From the data below, copy exactly the lines that lie between the one holding "препятствия и испытывать на себе" and the one holding "كانت المعلومات المتاحة", including both, and nothing more.

**DATA RECORDS**

"""

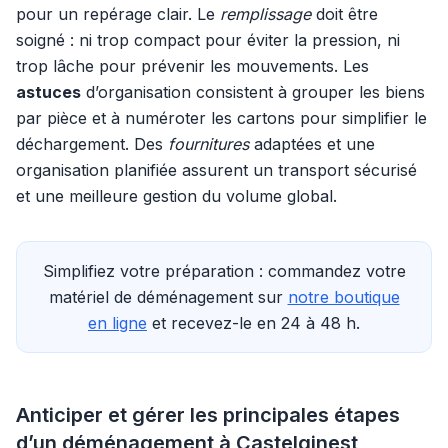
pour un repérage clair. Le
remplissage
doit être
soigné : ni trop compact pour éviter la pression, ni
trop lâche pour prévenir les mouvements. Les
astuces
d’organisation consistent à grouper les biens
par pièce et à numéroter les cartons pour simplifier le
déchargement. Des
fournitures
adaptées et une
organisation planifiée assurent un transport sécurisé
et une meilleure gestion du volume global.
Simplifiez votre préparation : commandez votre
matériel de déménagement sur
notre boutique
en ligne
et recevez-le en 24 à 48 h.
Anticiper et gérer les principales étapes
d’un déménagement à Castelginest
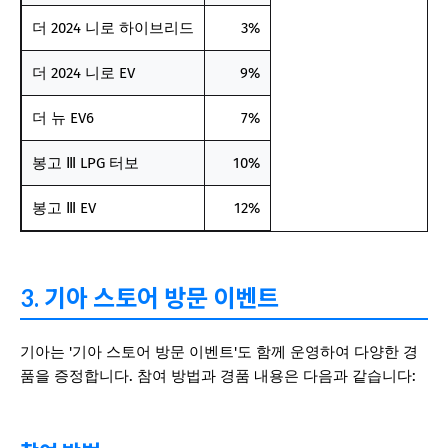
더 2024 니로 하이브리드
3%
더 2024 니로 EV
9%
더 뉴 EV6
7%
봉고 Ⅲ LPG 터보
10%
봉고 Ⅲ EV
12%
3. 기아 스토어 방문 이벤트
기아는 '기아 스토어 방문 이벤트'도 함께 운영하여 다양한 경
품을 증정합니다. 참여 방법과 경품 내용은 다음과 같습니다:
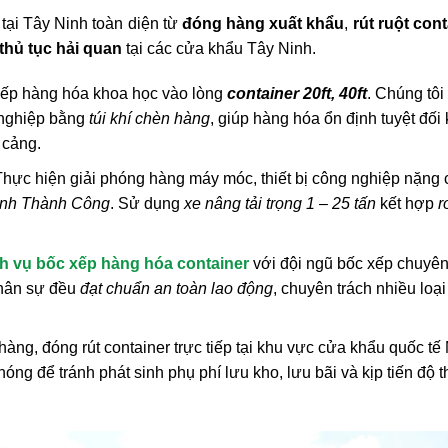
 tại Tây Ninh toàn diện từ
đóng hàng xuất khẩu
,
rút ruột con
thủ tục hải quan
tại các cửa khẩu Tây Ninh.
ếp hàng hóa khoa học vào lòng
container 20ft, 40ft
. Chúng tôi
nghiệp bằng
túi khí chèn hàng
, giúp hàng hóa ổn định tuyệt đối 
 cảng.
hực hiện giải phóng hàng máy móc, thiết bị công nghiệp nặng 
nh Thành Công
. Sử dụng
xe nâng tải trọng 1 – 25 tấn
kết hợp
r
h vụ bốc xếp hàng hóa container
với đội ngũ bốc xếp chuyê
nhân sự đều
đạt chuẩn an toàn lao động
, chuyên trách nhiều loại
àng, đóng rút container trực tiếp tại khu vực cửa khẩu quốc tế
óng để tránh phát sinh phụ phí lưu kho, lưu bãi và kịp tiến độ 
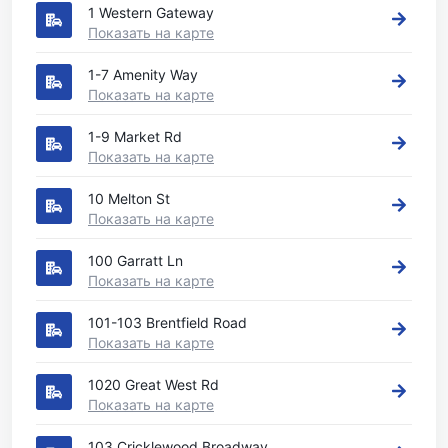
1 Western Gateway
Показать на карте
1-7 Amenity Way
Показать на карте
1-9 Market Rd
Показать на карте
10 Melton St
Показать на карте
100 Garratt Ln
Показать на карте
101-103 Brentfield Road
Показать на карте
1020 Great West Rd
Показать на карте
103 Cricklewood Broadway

"""
"""

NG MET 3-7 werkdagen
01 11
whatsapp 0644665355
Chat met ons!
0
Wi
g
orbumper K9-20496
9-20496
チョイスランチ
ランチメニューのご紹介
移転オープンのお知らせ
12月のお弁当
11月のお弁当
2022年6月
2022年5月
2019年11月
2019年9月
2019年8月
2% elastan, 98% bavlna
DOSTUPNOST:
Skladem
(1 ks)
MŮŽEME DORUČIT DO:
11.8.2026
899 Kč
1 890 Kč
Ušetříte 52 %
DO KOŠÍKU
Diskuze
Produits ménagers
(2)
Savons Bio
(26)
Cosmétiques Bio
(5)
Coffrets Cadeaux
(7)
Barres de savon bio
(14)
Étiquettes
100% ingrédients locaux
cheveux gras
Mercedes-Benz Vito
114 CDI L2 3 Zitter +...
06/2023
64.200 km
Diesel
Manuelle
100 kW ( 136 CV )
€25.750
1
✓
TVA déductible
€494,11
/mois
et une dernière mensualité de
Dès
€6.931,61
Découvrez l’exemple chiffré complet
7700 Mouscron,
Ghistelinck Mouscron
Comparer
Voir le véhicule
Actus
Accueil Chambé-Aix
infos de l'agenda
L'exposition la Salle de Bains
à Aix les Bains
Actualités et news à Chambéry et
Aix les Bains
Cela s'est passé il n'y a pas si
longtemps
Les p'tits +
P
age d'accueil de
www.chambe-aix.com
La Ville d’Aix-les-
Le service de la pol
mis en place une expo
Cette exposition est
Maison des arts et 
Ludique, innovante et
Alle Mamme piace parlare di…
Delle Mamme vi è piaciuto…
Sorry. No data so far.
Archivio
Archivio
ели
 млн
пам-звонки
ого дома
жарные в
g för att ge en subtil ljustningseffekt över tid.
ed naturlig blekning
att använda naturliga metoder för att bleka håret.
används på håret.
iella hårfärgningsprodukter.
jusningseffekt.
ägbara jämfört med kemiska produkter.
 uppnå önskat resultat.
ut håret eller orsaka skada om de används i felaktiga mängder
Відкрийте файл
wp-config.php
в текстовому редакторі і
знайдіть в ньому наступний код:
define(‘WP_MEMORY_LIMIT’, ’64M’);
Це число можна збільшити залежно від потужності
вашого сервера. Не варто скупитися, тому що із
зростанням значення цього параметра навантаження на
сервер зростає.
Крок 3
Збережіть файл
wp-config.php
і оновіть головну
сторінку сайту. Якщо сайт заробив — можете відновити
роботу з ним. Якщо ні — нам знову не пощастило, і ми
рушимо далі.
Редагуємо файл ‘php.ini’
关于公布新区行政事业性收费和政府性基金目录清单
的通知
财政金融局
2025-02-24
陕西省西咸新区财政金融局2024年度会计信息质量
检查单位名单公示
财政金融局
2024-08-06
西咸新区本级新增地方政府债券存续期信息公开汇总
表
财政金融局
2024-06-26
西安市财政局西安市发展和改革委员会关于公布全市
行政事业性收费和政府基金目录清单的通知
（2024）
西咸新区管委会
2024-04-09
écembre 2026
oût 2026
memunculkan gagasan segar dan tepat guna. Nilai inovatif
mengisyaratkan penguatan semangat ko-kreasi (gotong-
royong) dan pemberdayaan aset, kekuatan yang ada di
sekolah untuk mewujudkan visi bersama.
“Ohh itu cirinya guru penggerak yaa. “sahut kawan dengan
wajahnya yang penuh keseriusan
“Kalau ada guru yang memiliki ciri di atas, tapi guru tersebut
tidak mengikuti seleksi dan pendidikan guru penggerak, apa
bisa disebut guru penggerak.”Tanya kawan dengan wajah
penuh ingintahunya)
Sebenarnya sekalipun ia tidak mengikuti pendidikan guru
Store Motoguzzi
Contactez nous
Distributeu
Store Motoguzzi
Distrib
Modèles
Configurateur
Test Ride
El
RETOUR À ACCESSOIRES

"""
"""

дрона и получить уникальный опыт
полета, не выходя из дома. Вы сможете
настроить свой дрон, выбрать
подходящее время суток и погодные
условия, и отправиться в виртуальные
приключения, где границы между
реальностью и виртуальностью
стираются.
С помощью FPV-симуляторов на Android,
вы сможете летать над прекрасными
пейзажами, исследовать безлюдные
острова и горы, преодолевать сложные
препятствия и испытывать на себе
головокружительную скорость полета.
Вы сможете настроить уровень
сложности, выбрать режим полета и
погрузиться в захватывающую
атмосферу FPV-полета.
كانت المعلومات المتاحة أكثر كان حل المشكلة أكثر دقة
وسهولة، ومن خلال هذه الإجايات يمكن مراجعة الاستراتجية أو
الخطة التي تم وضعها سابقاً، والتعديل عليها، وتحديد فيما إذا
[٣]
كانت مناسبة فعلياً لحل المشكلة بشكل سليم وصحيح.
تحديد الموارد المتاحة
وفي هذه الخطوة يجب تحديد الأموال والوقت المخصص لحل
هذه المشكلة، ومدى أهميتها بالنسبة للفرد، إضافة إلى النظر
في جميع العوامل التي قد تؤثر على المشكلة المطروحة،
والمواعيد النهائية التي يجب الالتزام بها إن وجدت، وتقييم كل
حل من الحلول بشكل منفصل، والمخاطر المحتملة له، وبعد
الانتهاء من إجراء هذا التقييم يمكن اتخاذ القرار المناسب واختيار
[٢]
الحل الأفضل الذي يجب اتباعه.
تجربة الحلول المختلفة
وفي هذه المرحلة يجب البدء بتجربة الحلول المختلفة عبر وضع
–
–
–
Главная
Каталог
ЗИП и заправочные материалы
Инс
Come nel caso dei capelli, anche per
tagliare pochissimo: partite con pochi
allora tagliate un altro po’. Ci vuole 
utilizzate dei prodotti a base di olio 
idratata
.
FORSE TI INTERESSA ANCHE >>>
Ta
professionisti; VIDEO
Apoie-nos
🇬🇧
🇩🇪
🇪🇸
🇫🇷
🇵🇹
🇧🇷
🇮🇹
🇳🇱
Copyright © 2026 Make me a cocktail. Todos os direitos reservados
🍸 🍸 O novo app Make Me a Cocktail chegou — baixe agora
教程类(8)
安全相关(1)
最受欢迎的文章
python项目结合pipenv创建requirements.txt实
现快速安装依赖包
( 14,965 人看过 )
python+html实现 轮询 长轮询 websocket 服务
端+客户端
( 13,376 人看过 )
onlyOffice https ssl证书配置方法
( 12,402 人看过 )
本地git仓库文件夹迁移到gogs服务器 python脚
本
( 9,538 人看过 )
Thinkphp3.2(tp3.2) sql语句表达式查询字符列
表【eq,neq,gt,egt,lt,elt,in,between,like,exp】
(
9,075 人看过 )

"""

**TASK ANSWER**
препятствия и испытывать на себе
головокружительную скорость полета.
Вы сможете настроить уровень
сложности, выбрать режим полета и
погрузиться в захватывающую
атмосферу FPV-полета.
كانت المعلومات المتاحة أكثر كان حل المشكلة أكثر دقة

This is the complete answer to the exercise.